Les résultats du Concours général sénégalais, édition 2022, ont révélé des secrets. Sur les 2179 candidats, on note 1284 candidats en classe de 1ere dont 780 filles et 895 élèves de Terminale (dont 465 filles). Au total, 101 candidats ont été primés. Les filles ont obtenu les meilleures notes du concours, avec 55 lauréats contre 46 pour les garçons.

C’est le public qui a pris le dessus sur le privé, car la meilleure élève du Sénégal est issue du Lycée d’excellence Mariama Bâ. Ces résultats ont été rendus publics, par l’ancien ministre de l’Education nationale, Mamadou Tall, dans le cadre de la préparation de la cérémonie de remise des prix aux lauréats et lauréates dudit concours.

«Les élèves des séries scientifiques ont encore, cette année, remporté la plupart des distinctions, y compris dans les disciplines des séries littéraires, aussi bien en Première qu’en Terminale, car, sur les 95 lauréats, 58 sont de la série S soit 61,05%. A l’issue du concours, Mlle Fatou Niang, élève en classe de Première S2 au Lycée d’excellence Mariama Bâ, a été désignée meilleure élève du Sénégal. Elle a obtenu le 1er prix en version latine, le 2ème Accessit en version grecque», avait fait savoir le ministre.

D’après lui, c’est Fatou Bintou Fall, élève en classe de S1 Lycée scientifique d’excellence de Diourbel, qui est désignée meilleure élève scientifique du Concours général pour les classes de première. Aussi, dit-il, Malick Sène, du Lycée scientifique d’excellence de Diourbel est désigné meilleur scientifique pour les classes de Terminale.

«Les sujets ont été, dans l’ensemble, d’un niveau d’exigence conforme aux épreuves habituelles du Concours général. Cette année, le nombre de candidats inscrits est de 2.722 (public et privé) contre 2.132 en 2021, soit 590 candidats de plus. Les candidats sont ainsi répartis : 1.622 inscrits en Première dont 992 filles et 630 garçons (Public et Privé) ; 1.100 inscrits en Terminale dont 543 filles et 557 garçons. (Public et Privé)», avait détaillé le ministre.

 

Le public devant le privé

Mamadou Talla avait informé également qu’au total 104 distinctions dont 53 prix et 51 accessits ont été enregistrés, dont 60 distinctions en Première et 44 en Terminale.
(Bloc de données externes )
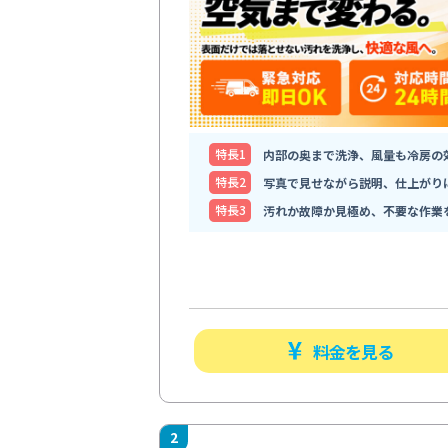
特⻑1
内部の奥まで洗浄、風量も冷房の
特⻑2
写真で見せながら説明、仕上がり
特⻑3
汚れか故障か見極め、不要な作業
料金を見る
2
Ainsi, on dénombrait 75 distinctions pour le public soit un pourcentage de 72,11% et 29 pour le privé, soit 27,89%.

«Sur les 104 distinctions, les filles ont totalisé 48 distinctions dont 25 Prix et 23 Accessits, soit 46,15% et les garçons ont eu 56 distinctions dont 28 Prix et 28 Accessits.

Les lauréats sont au nombre de 95 dont 46 filles et 49 garçons. En première, on a 54 lauréats dont 28 filles et 26 garçons et en Terminale, 41 lauréats, dont 27 garçons et 14 filles. En fonction des statuts, on constate que le public arrive largement en tête avec en Première 40 lauréats contre 14 dans le Privé ; en Terminale 26 sont contre et 15 dans le Privé», soulignait-il.

La cérémonie solennelle de remise des prix avait eu lieu le 11 août 2022 au Grand Théâtre national Doudou Ndiaye Rose, sous la présidence effective du Président de la République et avait pour thème : «Pour un système éducatif ancré dans ses valeurs et ouvert aux compétences du 21ème siècle : Quelles réformes curriculaires ?».